If I was a betting man, I think this is the place where the OER movement will end up. It provides the means to combine open content, pedagogy, delivery, course individualization, student cost savings, and economies of scale. What’s not to like about this (unless you’re a commercial publisher?). Indeed, there are only two things that can really stop this from taking off: faculty intransigence (not invented here; interferes with my academic freedom); and political lobbying by publishers, which I don’t underestimate.

7. The year of the tablet? One year: 10-15%: Three years: 20-25%; Five years: 40-50% 

Of all the predictions, this is the one where I have least certainty. Logically, tablet use should grow in 2013. It’s the obvious way to store and access textbooks, they provide any time anywhere access to learning, they are more portable and cheaper than laptops, and they could provide extraordinary interactivity with learning materials. Perhaps even more importantly in the long run, students can use tablets for collecting multimedia in-the-field evidence, and for creating multimedia demonstrations of their learning. One or two universities are already giving all first year students a free tablet, such as the University of Western Sydney.

However, there are many reasons why this is going to be slow progress in 2013:

  • first, at least in North America, they are still too expensive. They need, like the Aakash 2 in India, to come down in price below $100. More significantly in Canada, roaming costs are still too high, as soon as you step outside the campus. If we can pre-load online courses and open textbooks, then a higher tablet price might be acceptable, but the roaming charges are a killer
  • no-one’s designing courses for tablets, but until we do, we won’t get the true affordances of the technology. It is simply not sufficient just to transfer over courses designed around a learning management system. The extra cost to the student cannot be justified. If, however, we started designing courses around the affordances of the technology, and in particular if we have tablets that enable the creation and adaptation of multimedia materials by the student, then their use could be better justified
  • tablets are still better at publishing and distribution than the creation of materials, although they are getting better. Indeed a lot of thinking suggests that they are complementary to rather than a replacement for laptops. If that is true, then tablets remain too expensive for education on a large scale
  • you need an institutional strategy for blended and online learning into which the use of tablets can be fitted; one-off experiments in individual courses or even programs will be hard to justify
  • the technology is still evolving rapidly, so what first year students get this year could easily be obsolete by the time they get to their fourth year.

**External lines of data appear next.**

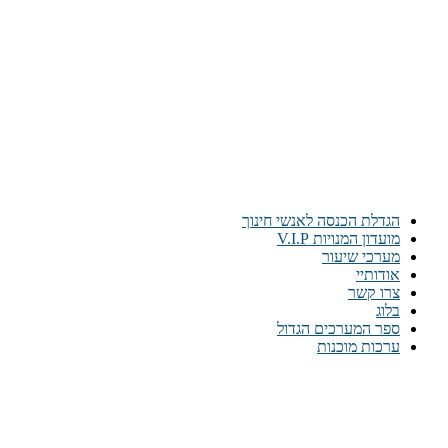
הגדלת הכנסה לאנשי חינוך
מועדון המנויות V.I.P
מערכי שיעור
אודותיי
צרו קשר
בלוג
ספר המערכים הגדול
ערכות מוכנות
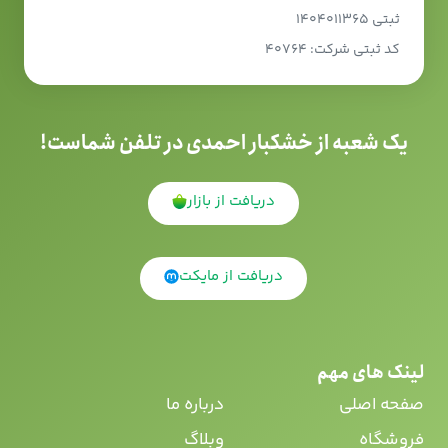
ثبتی ۱۴۰۴۰۱۱۳۶۵
کد ثبتی شرکت: ۴۰۷۶۴
یک شعبه از خشکبار احمدی در تلفن شماست!
دریافت از بازار
دریافت از مایکت
لینک های مهم
صفحه اصلی
درباره ما
فروشگاه
وبلاگ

So there are too many uncertainties to be confident about tablets taking off this year in post-secondary education, although I do believe their time will come.

8. Flexible course design (FCD) One year: 10-15%: Three years: 20-25%; Five years: 40-50% 

We are now getting much more into speculation than evidence-based forecasting, so treat this as very tentative.

I see FCD as being somewhere in between the full, ADDIE-type instructional design model, and the complete lack of pedagogy in video lecture-based online and hybrid learning. It will be developed in response to VUCA: volatile, uncertain, complex and ambiguous environments, which is a pretty good description of online learning these days.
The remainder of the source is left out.